The broad diagnostic category now called glomerulonephritis is called Bright’s disease.There are multiple underlying causes of this condition, all of which are characterized by injury and inflammation to the glomerulus.Hematuria, or blood in the urine, is one of the findings that can be presented as a constellation of findings.Knowing what glomerulonephritis or Bright’s disease is can help you determine if you have a family history of the disease.
Step 1: You can learn the contemporary terms.
The term “Bright’s disease” has been removed from modern medical literature and discussions of the disease, but your doctor might not know what you’re talking about.Bright’s disease has been replaced by the medical terms “nephritis” or “glomerulonephrosis”People researching their genealogy find the term Bright’s disease most often.
Step 2: Understand the underlying causes.
Acute and chronic are the types of GN.Acute GN may be caused by other illnesses.Chronic GN can run in families, but the cause is not known.An acute attack can lead to chronic GN later on.Goodpasture’s syndrome, polyarteritis, and segmental glomerulosclerosis are examples of other causes.
Step 3: Know the effects.
The ability to function at a normal level is affected by chronic kidneys diseases.The body’s ability to produce red blood cells is affected by the loss of kidneys.
Step 4: The symptoms can be identified.
The typical symptoms of GN include pink or cola-tinted urine caused by red blood cells in the urine, and high blood pressure fluid retention.
Step 5: Get tested
There are a number of tests that can be used to confirm a diagnosis.Common tests include the following: Urine analysis to check for red and white blood cells, increased protein levels, or increased levels of creatinine and urea.
Step 6: Know the stages of the disease.
Chronic and progressive diseases of the kidneys are categorized.Each stage of the disease is marked by its own symptoms and gradual loss of kidney function, measured by the GFR.Stage one is marked by mild symptoms and normal GFR of at least 90 percent of normal function.Stage two is marked by mild symptoms and reduced GFR, with the gradual reduction of kidney function to between 60 and 89 percent of normal function.Stage three is marked by moderate symptoms and reduced GFR.Stage four was marked by severe symptoms and reduced GFR.The kidneys operate at less than 15 percent of normal function in stage five.
Step 7: Treat the underlying conditions.
Many cases of GN are caused by underlying conditions.Depending on what conditions are causing your disease, this treatment plan will vary.Understand how your condition may affect your health by talking to your doctor.
Step 8: Control the immune system.
It’s a common problem for people with kidney diseases and disorders to have inflammation in their immune system, which can be mitigated by medication, but it can also lead to significant side effects, including increased appetite/weight gain, sudden and significant mood swings, delayed healing of injuries, weakened bones
Step 9: Take your blood pressure medication.

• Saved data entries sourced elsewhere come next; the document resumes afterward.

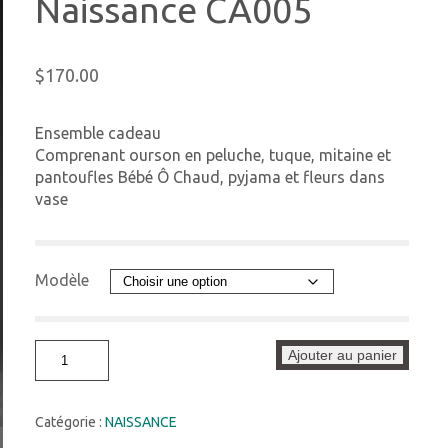
Naissance CA005
$
170.00
Ensemble cadeau
Comprenant ourson en peluche, tuque, mitaine et
pantoufles Bébé Ô Chaud, pyjama et fleurs dans
vase
Modèle
quantité
Ajouter au panier
de
Naissance
CA005
Catégorie :
NAISSANCE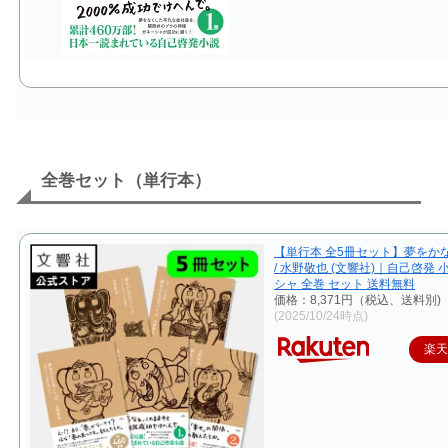
全巻セット（単行本）
【単行本 全5冊セット】夢をか
/ 水野敬也 (文響社)｜自己啓発 
シャ 全巻 セット 送料無料
価格：8,371円（税込、送料別)
(2025/10/24時点)
楽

The body’s ability to regulate its blood pressure is affected by chronic kidney diseases.Taking blood pressure medication is included in many treatment plans.In addition to regulating the body’s blood pressure, these medications can also reduce the amount ofprotein released through your urine, which may help you manage the symptoms of the disease.Benazepril, captopril and enalapril are some of the commonly used blood pressure medications.Losartan and valsartan may be prescribed by some doctors to achieve similar results.
Step 10: You can try water pills.
Water pills can help reduce water retention.Reducing water retention can help manage swelling in the body and increase water output.Lasix and spironolactone are some of the water pills that are prescribed.
Step 11: Use blood thinners.
Blood thinners reduce your blood’s ability to form clot, which may help prevent blood clot in your body.This may help improve your kidneys’ ability to function.Warfarin and heparin are used to treat diseases of the kidneys.
Step 12: You should reduce your cholesterol.
Some studies suggest that taking cholesterol medication may reduce the risk of death in some people.Lipitor, fluvastatin, and lovastatin are commonly prescribed for people with kidney diseases.
Step 13: Make lifestyle changes.
There isn’t a way to prevent all types of kidney disease.Some studies suggest that practicing good hygiene, including engaging in safe sex and refraining from drug use, may help prevent viral infections that could eventually lead to chronic kidney disease.
Step 14: Change your diet.
Some people find that making changes to their diet can help with the symptoms of GN.Reducing the amount of fat and cholesterol in the diet is one of the recommendations for people with kidney diseases.